Around her, in various aspects of weariness, were Nick, Tom and Millie. Prudence was asleep beside Suzie.
Sometime in the night, Constable Tandy had been relieved. In her place sat Detective Sergeant John Smithens. In contrast to the fit young woman, he was middle-aged and rather plumper than Suzie thought a policeman should be. She tried to imagine him running down Petronella as she fled through the woods. He would have been unlikely to catch her. But he had a genial, fatherly look about his side-burned face. Someone Tamara might feel reassured to find at her bedside when she was able to talk.
If she could trust any man now.
Maybe it would have been better if Constable Tandy had stayed, even though she was only a beat-pounding, uniformed officer.
Still, the arrival of the Detective Sergeant meant that the police believed they were dealing with something more than a traffic accident.

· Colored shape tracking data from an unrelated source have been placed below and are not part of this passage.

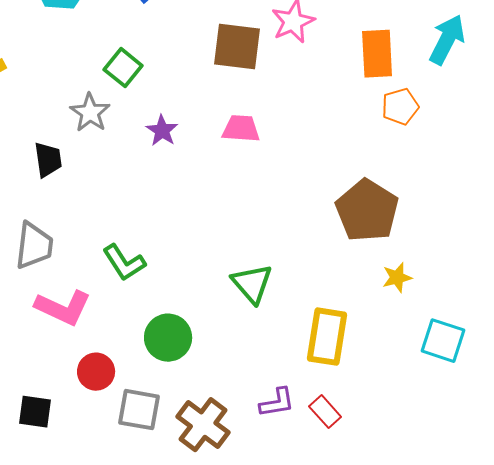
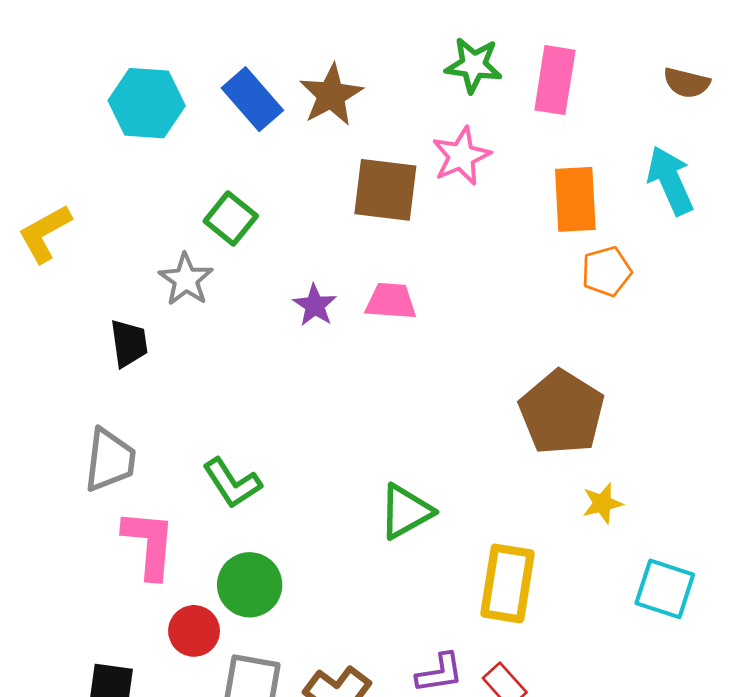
cyan arrow: (447, 40) -> (670, 180), turned -51
purple star: (162, 131) -> (315, 305), moved
green triangle: (252, 284) -> (406, 512), turned 42
pink L-shape: (63, 308) -> (149, 544), turned -110
green circle: (168, 338) -> (250, 585), moved

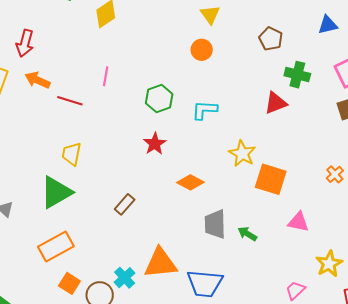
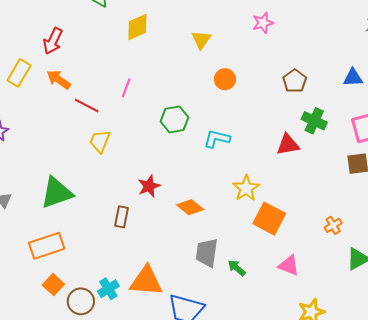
yellow triangle: (210, 15) -> (201, 40), moved
red star: (155, 144) -> (149, 186), moved
yellow trapezoid: (72, 154) -> (100, 141), moved
brown rectangle: (125, 204) -> (122, 217), turned -40

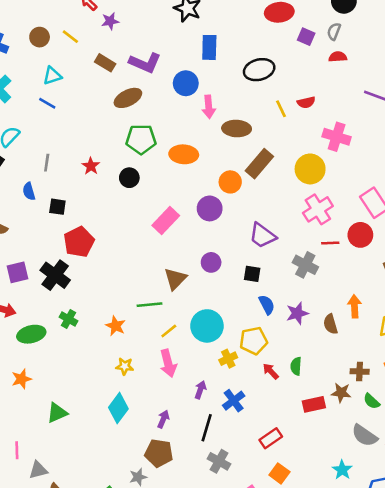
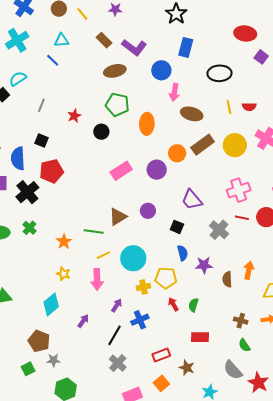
orange ellipse: (184, 154) -> (147, 124), turned 75
yellow circle: (310, 169) -> (235, 145), moved
blue semicircle: (29, 191) -> (18, 158), moved, size x1.6
brown star: (341, 393) -> (187, 368), moved
brown pentagon: (159, 453) -> (39, 341), moved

Doors swung open and Frances O'Malley came through. Her tall, rangy figure bore little family resemblance to the curvaceous Tamara or Frances's sprightly brother Kevin, otherwise Reynard. Only their red hair linked brother and sister.
Frances's face was gaunt with tiredness. She looked at their expectant expressions and said, ‘She's lost the baby.'
‘And Tamara?' The question was wrenched from Suzie.
Frances sighed. ‘All right, under the circumstances. She's still sedated.'
So the very worst had not happened. This was not going to be Johan's story.